This is the new home of the egghelp.org community forum.
All data has been migrated (including user logins/passwords) to a new phpBB version.


For more information, see this announcement post. Click the X in the top right-corner of this box to dismiss this message.

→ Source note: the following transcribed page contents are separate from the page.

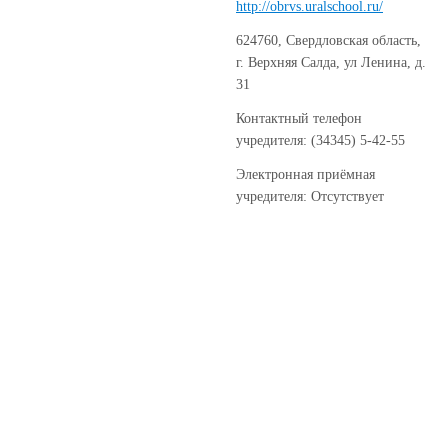
http://obrvs.uralschool.ru/
624760, Свердловская область,
г. Верхняя Салда, ул Ленина, д.
31
Контактный телефон
учредителя: (34345) 5-42-55
Электронная приёмная
учредителя: Отсутствует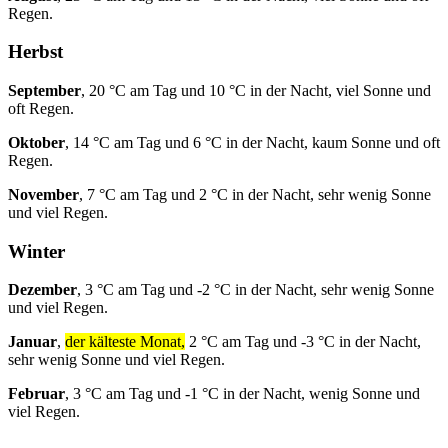
Regen.
Herbst
September
, 20 °C am Tag und 10 °C in der Nacht, viel Sonne und
oft Regen.
Oktober
, 14 °C am Tag und 6 °C in der Nacht, kaum Sonne und oft
Regen.
November
, 7 °C am Tag und 2 °C in der Nacht, sehr wenig Sonne
und viel Regen.
Winter
Dezember
, 3 °C am Tag und -2 °C in der Nacht, sehr wenig Sonne
und viel Regen.
Januar
,
der kälteste Monat,
2 °C am Tag und -3 °C in der Nacht,
sehr wenig Sonne und viel Regen.
Februar
, 3 °C am Tag und -1 °C in der Nacht, wenig Sonne und
viel Regen.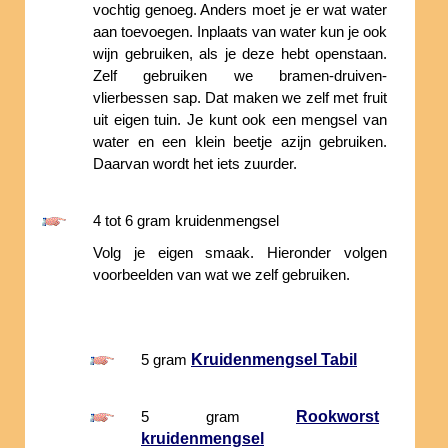
vochtig genoeg. Anders moet je er wat water
aan toevoegen. Inplaats van water kun je ook
wijn gebruiken, als je deze hebt openstaan.
Zelf gebruiken we bramen-druiven-
vlierbessen sap. Dat maken we zelf met fruit
uit eigen tuin. Je kunt ook een mengsel van
water en een klein beetje azijn gebruiken.
Daarvan wordt het iets zuurder.
4 tot 6 gram kruidenmengsel
Volg je eigen smaak. Hieronder volgen
voorbeelden van wat we zelf gebruiken.
Kruidenmengsel Tabil
5 gram
Rookworst
5 gram
kruidenmengsel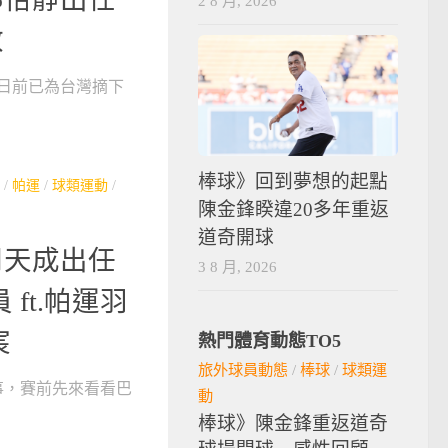
2 8 月, 2026
教
 日前已為台灣摘下
棒球》回到夢想的起點
/
帕運
/
球類運動
/
陳金鋒睽違20多年重返
道奇開球
周天成出任
3 8 月, 2026
ft.帕運羽
宸
熱門體育動態TO5
旅外球員動態
/
棒球
/
球類運
事，賽前先來看看巴
動
棒球》陳金鋒重返道奇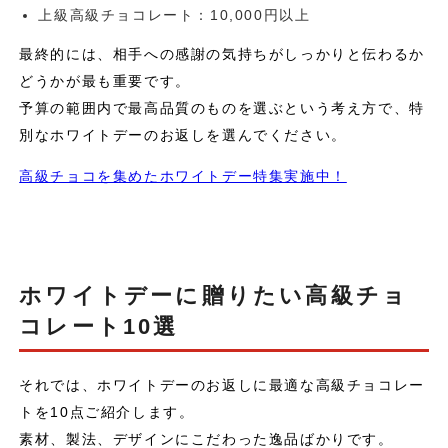
上級高級チョコレート：10,000円以上
最終的には、相手への感謝の気持ちがしっかりと伝わるか
どうかが最も重要です。
予算の範囲内で最高品質のものを選ぶという考え方で、特
別なホワイトデーのお返しを選んでください。
高級チョコを集めたホワイトデー特集実施中！
ホワイトデーに贈りたい高級チョ
コレート10選
それでは、ホワイトデーのお返しに最適な高級チョコレー
トを10点ご紹介します。
素材、製法、デザインにこだわった逸品ばかりです。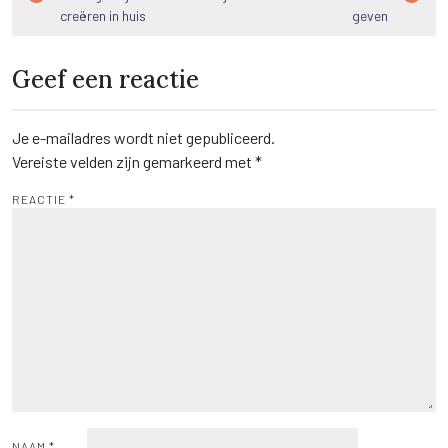
navigatie
creëren in huis
geven
Geef een reactie
Je e-mailadres wordt niet gepubliceerd.
Vereiste velden zijn gemarkeerd met
*
REACTIE
*
NAAM
*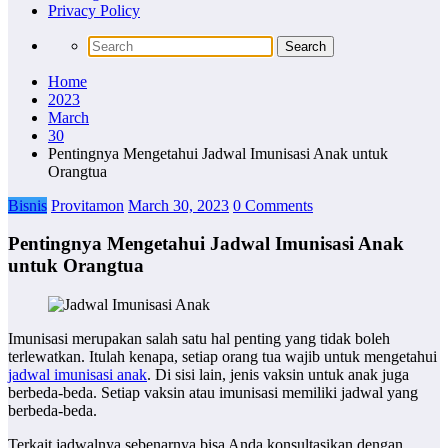
Privacy Policy
Home
2023
March
30
Pentingnya Mengetahui Jadwal Imunisasi Anak untuk
Orangtua
Bisnis
Provitamon
March 30, 2023
0 Comments
Pentingnya Mengetahui Jadwal Imunisasi Anak
untuk Orangtua
Imunisasi merupakan salah satu hal penting yang tidak boleh
terlewatkan. Itulah kenapa, setiap orang tua wajib untuk mengetahui
jadwal imunisasi anak
. Di sisi lain, jenis vaksin untuk anak juga
berbeda-beda. Setiap vaksin atau imunisasi memiliki jadwal yang
berbeda-beda.
Terkait jadwalnya sebenarnya bisa Anda konsultasikan dengan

[SOLVED]help using egghttp from egghttp_example.tcl

Help for those learning Tcl or writing their own scripts.
Post Reply
m
malcsman
Voice
Posts: 8
Joined: Sat Apr 12, 2008 5:19 pm

[SOLVED]help using egghttp from egghttp_example.tcl

Post by malcsman »

hello

Iḿ really confused as to how this all works. if someone could please help me.
all i want is to show the bible verses.

if i echo the $body, then i get an output. if i use any other var, nothing comes out..or it comes out as ¨example¨

here´s my code:

Code: Select all

# egghttp_example.tcl

# Config
set url "http://www.biblegateway.com/passage/?search=mark%204:1-9&version=72"
set dcctrigger "example"
# End of config

if {![info exists egghttp(version)]} {
  putlog "egghttp.tcl was NOT successfully loaded."
  putlog "biblegateway.tcl has not been loaded as a result."
} else {
  proc biblegateway {sock} {
    global url
    set headers [egghttp:headers $sock]
    set body [egghttp:data $sock]
    set boddy "example"

    regsub -all "\n" $body "" body
    regsub -all -nocase {<br>} $body " " body

    regsub -all -nocase {<p>} $body " " body
    regsub -all -nocase {<span id=\"en-TNIV-24335\" class=\"sup\">} $body "\002" body
    regsub -all -nocase {</span>} $body "\002" body
    regsub -all -nocase {<br>} $body " " body
    regsub -all -nocase {</p>} $body " " body

    regexp {<div class="result-text-style-normal">(.*?)<p/><p><br/></p></div>} $body - boddy

foreach line [split $body \n] {
  if {[string match "*<div class=\"result-text-style-normal\">*" $line]} {
    set start [string first "<div class=\"result-text-style-normal\">" $line]
    set start [expr {$start + 38}] ;# 38 is the number of characters in "<div class=\"result-text-style-normal\">"
    set end [string first "<p/><p><br/></p></div>" $line]
    set end [expr {$end - 1}];# We don't want the "<" from "<p/>"
    set boddy [string range $line $start $end]
  }
}


putlog "PRIVMSG #questions :Mark 4v1-9 '$boddy' THE END!"
}

  bind dcc n|n $dcctrigger our:dcctrigger
  proc our:dcctrigger {hand idx text} {
    global url
    set sock [egghttp:geturl $url biblegateway]
    return 1
  }

  putlog "biblegateway.tcl has been successfully loaded."
}
as you can see, i´ve tried everything - my last attempt was with the loop!

thanks in advance.
pilchards
Last edited by malcsman on Mon Apr 14, 2008 2:48 pm, edited 1 time in total.
User avatar
strikelight
Owner
Posts: 708
Joined: Mon Oct 07, 2002 10:39 am
Contact:

Post by strikelight »

You've already removed \n's with your regsub...
Your regexp already gets the portion of the text that you want... so searching for those tokens in your loop is pointless.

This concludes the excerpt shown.